Exercise instructions
The answer must be every entry, given again word for word.
┏━━
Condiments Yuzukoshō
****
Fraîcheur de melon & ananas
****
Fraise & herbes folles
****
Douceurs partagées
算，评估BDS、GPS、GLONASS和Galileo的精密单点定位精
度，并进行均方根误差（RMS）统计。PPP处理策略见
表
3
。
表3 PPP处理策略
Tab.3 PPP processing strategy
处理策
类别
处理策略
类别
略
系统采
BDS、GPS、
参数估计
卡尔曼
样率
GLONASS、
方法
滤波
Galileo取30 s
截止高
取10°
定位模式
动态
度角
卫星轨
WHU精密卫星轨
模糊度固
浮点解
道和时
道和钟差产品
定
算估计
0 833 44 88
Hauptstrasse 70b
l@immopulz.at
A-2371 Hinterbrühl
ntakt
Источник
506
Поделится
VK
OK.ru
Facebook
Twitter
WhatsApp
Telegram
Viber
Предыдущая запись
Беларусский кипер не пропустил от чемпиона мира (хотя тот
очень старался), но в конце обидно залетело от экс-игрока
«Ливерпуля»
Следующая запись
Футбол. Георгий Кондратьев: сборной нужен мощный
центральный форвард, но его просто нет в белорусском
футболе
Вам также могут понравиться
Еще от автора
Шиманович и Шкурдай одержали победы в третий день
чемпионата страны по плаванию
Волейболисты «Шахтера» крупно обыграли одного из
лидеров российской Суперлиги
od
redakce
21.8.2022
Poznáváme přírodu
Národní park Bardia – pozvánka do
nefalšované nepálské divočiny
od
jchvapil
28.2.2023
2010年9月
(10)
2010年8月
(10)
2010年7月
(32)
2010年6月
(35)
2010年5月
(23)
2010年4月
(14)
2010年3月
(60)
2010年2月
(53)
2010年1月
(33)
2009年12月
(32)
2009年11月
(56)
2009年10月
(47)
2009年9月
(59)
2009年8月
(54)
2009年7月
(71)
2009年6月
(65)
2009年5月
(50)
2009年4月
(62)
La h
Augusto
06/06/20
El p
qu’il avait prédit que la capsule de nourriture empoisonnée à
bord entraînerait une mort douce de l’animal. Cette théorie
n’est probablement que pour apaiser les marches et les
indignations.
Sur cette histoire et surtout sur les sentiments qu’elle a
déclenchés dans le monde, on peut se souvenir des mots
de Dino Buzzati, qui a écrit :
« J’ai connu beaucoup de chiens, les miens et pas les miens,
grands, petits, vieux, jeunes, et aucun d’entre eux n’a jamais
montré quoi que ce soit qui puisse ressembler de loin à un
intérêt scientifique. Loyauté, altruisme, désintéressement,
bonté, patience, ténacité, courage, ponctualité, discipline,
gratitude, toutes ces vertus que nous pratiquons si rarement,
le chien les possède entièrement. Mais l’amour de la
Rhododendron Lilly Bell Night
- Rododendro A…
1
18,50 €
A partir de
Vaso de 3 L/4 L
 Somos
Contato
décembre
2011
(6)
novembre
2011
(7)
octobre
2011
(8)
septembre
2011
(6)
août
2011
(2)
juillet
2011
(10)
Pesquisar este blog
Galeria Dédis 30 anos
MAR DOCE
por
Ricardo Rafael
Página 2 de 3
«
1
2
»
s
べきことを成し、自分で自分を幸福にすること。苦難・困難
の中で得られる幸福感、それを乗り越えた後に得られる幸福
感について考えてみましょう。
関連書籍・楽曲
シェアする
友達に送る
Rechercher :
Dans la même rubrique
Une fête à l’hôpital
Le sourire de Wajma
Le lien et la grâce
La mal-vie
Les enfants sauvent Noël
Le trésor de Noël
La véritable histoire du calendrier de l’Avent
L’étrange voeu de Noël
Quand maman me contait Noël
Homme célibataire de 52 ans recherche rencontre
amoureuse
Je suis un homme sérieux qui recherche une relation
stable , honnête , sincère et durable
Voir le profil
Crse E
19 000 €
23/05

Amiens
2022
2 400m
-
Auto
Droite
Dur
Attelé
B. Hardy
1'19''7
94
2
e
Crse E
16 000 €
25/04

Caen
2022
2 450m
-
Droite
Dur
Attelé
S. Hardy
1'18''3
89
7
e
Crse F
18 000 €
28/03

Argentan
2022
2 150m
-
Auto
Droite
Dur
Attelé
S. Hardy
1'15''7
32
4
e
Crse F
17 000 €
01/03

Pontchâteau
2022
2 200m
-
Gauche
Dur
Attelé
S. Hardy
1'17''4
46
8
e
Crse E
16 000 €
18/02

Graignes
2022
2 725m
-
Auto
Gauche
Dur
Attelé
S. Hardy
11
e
┗━━
Answer to the problem
Condiments Yuzukoshō
****
Fraîcheur de melon & ananas
****
Fraise & herbes folles
****
Douceurs partagées
算，评估BDS、GPS、GLONASS和Galileo的精密单点定位精
度，并进行均方根误差（RMS）统计。PPP处理策略见
表
3
。
表3 PPP处理策略
Tab.3 PPP processing strategy
处理策
类别
处理策略
类别
略
系统采
BDS、GPS、
参数估计
卡尔曼
样率
GLONASS、
方法
滤波
Galileo取30 s
截止高
取10°
定位模式
动态
度角
卫星轨
WHU精密卫星轨
模糊度固
浮点解
道和时
道和钟差产品
定
算估计
0 833 44 88
Hauptstrasse 70b
l@immopulz.at
A-2371 Hinterbrühl
ntakt
Источник
506
Поделится
VK
OK.ru
Facebook
Twitter
WhatsApp
Telegram
Viber
Предыдущая запись
Беларусский кипер не пропустил от чемпиона мира (хотя тот
очень старался), но в конце обидно залетело от экс-игрока
«Ливерпуля»
Следующая запись
Футбол. Георгий Кондратьев: сборной нужен мощный
центральный форвард, но его просто нет в белорусском
футболе
Вам также могут понравиться
Еще от автора
Шиманович и Шкурдай одержали победы в третий день
чемпионата страны по плаванию
Волейболисты «Шахтера» крупно обыграли одного из
лидеров российской Суперлиги
od
redakce
21.8.2022
Poznáváme přírodu
Národní park Bardia – pozvánka do
nefalšované nepálské divočiny
od
jchvapil
28.2.2023
2010年9月
(10)
2010年8月
(10)
2010年7月
(32)
2010年6月
(35)
2010年5月
(23)
2010年4月
(14)
2010年3月
(60)
2010年2月
(53)
2010年1月
(33)
2009年12月
(32)
2009年11月
(56)
2009年10月
(47)
2009年9月
(59)
2009年8月
(54)
2009年7月
(71)
2009年6月
(65)
2009年5月
(50)
2009年4月
(62)
La h
Augusto
06/06/20
El p
qu’il avait prédit que la capsule de nourriture empoisonnée à
bord entraînerait une mort douce de l’animal. Cette théorie
n’est probablement que pour apaiser les marches et les
indignations.
Sur cette histoire et surtout sur les sentiments qu’elle a
déclenchés dans le monde, on peut se souvenir des mots
de Dino Buzzati, qui a écrit :
« J’ai connu beaucoup de chiens, les miens et pas les miens,
grands, petits, vieux, jeunes, et aucun d’entre eux n’a jamais
montré quoi que ce soit qui puisse ressembler de loin à un
intérêt scientifique. Loyauté, altruisme, désintéressement,
bonté, patience, ténacité, courage, ponctualité, discipline,
gratitude, toutes ces vertus que nous pratiquons si rarement,
le chien les possède entièrement. Mais l’amour de la
Rhododendron Lilly Bell Night
- Rododendro A…
1
18,50 €
A partir de
Vaso de 3 L/4 L
 Somos
Contato
décembre
2011
(6)
novembre
2011
(7)
octobre
2011
(8)
septembre
2011
(6)
août
2011
(2)
juillet
2011
(10)
Pesquisar este blog
Galeria Dédis 30 anos
MAR DOCE
por
Ricardo Rafael
Página 2 de 3
«
1
2
»
s
べきことを成し、自分で自分を幸福にすること。苦難・困難
の中で得られる幸福感、それを乗り越えた後に得られる幸福
感について考えてみましょう。
関連書籍・楽曲
シェアする
友達に送る
Rechercher :
Dans la même rubrique
Une fête à l’hôpital
Le sourire de Wajma
Le lien et la grâce
La mal-vie
Les enfants sauvent Noël
Le trésor de Noël
La véritable histoire du calendrier de l’Avent
L’étrange voeu de Noël
Quand maman me contait Noël
Homme célibataire de 52 ans recherche rencontre
amoureuse
Je suis un homme sérieux qui recherche une relation
stable , honnête , sincère et durable
Voir le profil
Crse E
19 000 €
23/05

Amiens
2022
2 400m
-
Auto
Droite
Dur
Attelé
B. Hardy
1'19''7
94
2
e
Crse E
16 000 €
25/04

Caen
2022
2 450m
-
Droite
Dur
Attelé
S. Hardy
1'18''3
89
7
e
Crse F
18 000 €
28/03

Argentan
2022
2 150m
-
Auto
Droite
Dur
Attelé
S. Hardy
1'15''7
32
4
e
Crse F
17 000 €
01/03

Pontchâteau
2022
2 200m
-
Gauche
Dur
Attelé
S. Hardy
1'17''4
46
8
e
Crse E
16 000 €
18/02

Graignes
2022
2 725m
-
Auto
Gauche
Dur
Attelé
S. Hardy
11
e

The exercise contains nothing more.